## How to complete this task
Nothing outside the range below should be printed. Output exactly the lines from the line with "System Administrator Resources" to the line with "use the money", both included.

## Recorded information

──────

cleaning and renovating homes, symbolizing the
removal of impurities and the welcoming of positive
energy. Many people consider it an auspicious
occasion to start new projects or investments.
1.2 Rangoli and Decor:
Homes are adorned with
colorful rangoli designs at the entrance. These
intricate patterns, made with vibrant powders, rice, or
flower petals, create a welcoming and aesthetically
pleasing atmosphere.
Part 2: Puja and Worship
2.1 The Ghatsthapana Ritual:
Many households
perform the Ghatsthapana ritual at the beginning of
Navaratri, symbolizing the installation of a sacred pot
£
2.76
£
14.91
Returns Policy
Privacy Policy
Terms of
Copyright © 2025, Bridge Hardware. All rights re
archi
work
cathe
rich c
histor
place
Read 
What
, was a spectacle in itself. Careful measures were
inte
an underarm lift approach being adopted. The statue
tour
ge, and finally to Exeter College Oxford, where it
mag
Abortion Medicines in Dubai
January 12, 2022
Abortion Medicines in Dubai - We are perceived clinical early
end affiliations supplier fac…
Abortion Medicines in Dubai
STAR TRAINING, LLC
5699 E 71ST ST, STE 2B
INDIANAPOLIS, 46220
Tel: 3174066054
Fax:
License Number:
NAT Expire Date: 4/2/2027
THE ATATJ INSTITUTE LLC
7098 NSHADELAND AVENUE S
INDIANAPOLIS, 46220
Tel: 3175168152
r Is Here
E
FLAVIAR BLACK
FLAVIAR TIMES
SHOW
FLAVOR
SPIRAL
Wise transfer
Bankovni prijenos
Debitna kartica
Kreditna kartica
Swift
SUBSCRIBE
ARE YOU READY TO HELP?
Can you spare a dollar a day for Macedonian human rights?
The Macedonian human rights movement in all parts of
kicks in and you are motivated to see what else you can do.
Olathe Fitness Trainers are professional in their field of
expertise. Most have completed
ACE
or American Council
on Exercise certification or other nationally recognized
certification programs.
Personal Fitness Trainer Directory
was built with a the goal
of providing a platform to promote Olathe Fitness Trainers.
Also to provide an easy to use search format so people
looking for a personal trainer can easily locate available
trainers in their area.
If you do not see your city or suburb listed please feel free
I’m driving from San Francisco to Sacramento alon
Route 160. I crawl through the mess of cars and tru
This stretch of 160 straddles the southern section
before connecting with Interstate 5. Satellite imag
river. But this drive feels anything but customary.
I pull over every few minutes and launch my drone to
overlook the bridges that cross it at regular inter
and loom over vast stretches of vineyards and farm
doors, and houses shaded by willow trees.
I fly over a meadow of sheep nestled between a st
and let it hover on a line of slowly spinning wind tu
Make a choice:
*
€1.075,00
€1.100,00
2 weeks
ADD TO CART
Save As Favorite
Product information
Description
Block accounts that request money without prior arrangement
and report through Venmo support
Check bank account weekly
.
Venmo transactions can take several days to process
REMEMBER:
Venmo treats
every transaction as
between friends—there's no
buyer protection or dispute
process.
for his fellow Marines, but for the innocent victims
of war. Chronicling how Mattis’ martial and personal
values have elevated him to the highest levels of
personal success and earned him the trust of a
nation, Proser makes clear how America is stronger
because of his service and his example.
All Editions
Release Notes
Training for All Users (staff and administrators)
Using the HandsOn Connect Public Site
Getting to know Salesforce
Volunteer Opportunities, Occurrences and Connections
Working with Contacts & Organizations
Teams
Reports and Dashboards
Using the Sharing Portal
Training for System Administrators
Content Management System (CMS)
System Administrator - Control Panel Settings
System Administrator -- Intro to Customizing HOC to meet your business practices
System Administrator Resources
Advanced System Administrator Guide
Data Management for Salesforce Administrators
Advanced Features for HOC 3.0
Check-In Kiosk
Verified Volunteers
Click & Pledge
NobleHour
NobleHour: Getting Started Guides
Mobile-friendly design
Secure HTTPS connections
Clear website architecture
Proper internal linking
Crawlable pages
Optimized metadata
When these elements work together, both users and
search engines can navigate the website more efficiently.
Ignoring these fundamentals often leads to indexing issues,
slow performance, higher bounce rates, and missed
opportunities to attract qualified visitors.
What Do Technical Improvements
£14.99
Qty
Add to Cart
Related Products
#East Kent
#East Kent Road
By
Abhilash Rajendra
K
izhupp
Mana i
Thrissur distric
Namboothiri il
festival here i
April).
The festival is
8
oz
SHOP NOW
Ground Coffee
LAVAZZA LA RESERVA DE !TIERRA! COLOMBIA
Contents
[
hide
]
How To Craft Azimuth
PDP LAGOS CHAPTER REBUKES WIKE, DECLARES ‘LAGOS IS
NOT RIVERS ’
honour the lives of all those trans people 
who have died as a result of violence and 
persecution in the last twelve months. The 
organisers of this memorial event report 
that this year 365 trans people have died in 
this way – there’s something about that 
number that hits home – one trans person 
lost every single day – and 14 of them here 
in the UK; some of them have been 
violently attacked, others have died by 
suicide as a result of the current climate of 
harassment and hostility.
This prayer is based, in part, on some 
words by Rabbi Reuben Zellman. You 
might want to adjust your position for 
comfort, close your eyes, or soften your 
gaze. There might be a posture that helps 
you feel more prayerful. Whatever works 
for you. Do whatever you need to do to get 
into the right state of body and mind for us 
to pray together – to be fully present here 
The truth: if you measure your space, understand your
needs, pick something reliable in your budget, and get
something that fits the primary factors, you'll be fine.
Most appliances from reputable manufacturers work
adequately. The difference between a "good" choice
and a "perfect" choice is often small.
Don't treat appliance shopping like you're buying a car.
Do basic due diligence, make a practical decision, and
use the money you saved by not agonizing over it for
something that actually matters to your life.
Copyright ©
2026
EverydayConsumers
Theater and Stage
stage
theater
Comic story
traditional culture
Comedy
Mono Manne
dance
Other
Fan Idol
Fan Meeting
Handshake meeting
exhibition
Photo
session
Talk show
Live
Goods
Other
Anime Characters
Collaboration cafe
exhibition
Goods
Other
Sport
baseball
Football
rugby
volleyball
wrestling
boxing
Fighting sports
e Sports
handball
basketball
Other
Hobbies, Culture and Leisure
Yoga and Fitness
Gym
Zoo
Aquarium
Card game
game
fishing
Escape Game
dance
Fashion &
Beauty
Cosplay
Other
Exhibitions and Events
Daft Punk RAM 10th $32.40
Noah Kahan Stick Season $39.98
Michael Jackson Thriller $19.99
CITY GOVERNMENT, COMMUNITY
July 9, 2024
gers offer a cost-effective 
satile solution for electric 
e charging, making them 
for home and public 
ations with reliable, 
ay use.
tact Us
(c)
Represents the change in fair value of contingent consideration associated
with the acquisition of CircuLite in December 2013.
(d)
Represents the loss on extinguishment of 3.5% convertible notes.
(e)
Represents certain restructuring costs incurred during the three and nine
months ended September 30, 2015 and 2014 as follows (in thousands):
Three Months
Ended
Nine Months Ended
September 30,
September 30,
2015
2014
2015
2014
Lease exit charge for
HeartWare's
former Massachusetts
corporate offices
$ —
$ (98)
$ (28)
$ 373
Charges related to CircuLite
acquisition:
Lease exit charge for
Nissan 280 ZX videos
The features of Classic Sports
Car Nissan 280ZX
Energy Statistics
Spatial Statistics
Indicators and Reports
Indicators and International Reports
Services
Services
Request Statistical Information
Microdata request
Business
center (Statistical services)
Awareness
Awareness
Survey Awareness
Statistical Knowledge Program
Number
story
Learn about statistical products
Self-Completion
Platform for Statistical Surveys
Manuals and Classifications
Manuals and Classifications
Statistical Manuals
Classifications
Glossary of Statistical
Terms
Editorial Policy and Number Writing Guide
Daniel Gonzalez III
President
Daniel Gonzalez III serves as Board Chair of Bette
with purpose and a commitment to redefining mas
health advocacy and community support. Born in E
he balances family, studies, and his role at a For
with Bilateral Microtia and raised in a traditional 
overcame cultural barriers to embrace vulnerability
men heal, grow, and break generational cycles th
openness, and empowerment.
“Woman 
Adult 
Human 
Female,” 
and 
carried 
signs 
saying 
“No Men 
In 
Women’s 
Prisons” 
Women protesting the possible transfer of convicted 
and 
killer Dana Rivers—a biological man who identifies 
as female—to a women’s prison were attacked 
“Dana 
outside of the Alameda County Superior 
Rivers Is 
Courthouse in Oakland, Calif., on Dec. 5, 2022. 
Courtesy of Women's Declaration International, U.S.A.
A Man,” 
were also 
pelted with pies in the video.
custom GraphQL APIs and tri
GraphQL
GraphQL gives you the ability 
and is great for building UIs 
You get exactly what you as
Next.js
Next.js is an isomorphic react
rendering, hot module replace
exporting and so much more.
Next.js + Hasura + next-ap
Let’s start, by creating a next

──────

## Result
System Administrator Resources
Advanced System Administrator Guide
Data Management for Salesforce Administrators
Advanced Features for HOC 3.0
Check-In Kiosk
Verified Volunteers
Click & Pledge
NobleHour
NobleHour: Getting Started Guides
Mobile-friendly design
Secure HTTPS connections
Clear website architecture
Proper internal linking
Crawlable pages
Optimized metadata
When these elements work together, both users and
search engines can navigate the website more efficiently.
Ignoring these fundamentals often leads to indexing issues,
slow performance, higher bounce rates, and missed
opportunities to attract qualified visitors.
What Do Technical Improvements
£14.99
Qty
Add to Cart
Related Products
#East Kent
#East Kent Road
By
Abhilash Rajendra
K
izhupp
Mana i
Thrissur distric
Namboothiri il
festival here i
April).
The festival is
8
oz
SHOP NOW
Ground Coffee
LAVAZZA LA RESERVA DE !TIERRA! COLOMBIA
Contents
[
hide
]
How To Craft Azimuth
PDP LAGOS CHAPTER REBUKES WIKE, DECLARES ‘LAGOS IS
NOT RIVERS ’
honour the lives of all those trans people 
who have died as a result of violence and 
persecution in the last twelve months. The 
organisers of this memorial event report 
that this year 365 trans people have died in 
this way – there’s something about that 
number that hits home – one trans person 
lost every single day – and 14 of them here 
in the UK; some of them have been 
violently attacked, others have died by 
suicide as a result of the current climate of 
harassment and hostility.
This prayer is based, in part, on some 
words by Rabbi Reuben Zellman. You 
might want to adjust your position for 
comfort, close your eyes, or soften your 
gaze. There might be a posture that helps 
you feel more prayerful. Whatever works 
for you. Do whatever you need to do to get 
into the right state of body and mind for us 
to pray together – to be fully present here 
The truth: if you measure your space, understand your
needs, pick something reliable in your budget, and get
something that fits the primary factors, you'll be fine.
Most appliances from reputable manufacturers work
adequately. The difference between a "good" choice
and a "perfect" choice is often small.
Don't treat appliance shopping like you're buying a car.
Do basic due diligence, make a practical decision, and
use the money you saved by not agonizing over it for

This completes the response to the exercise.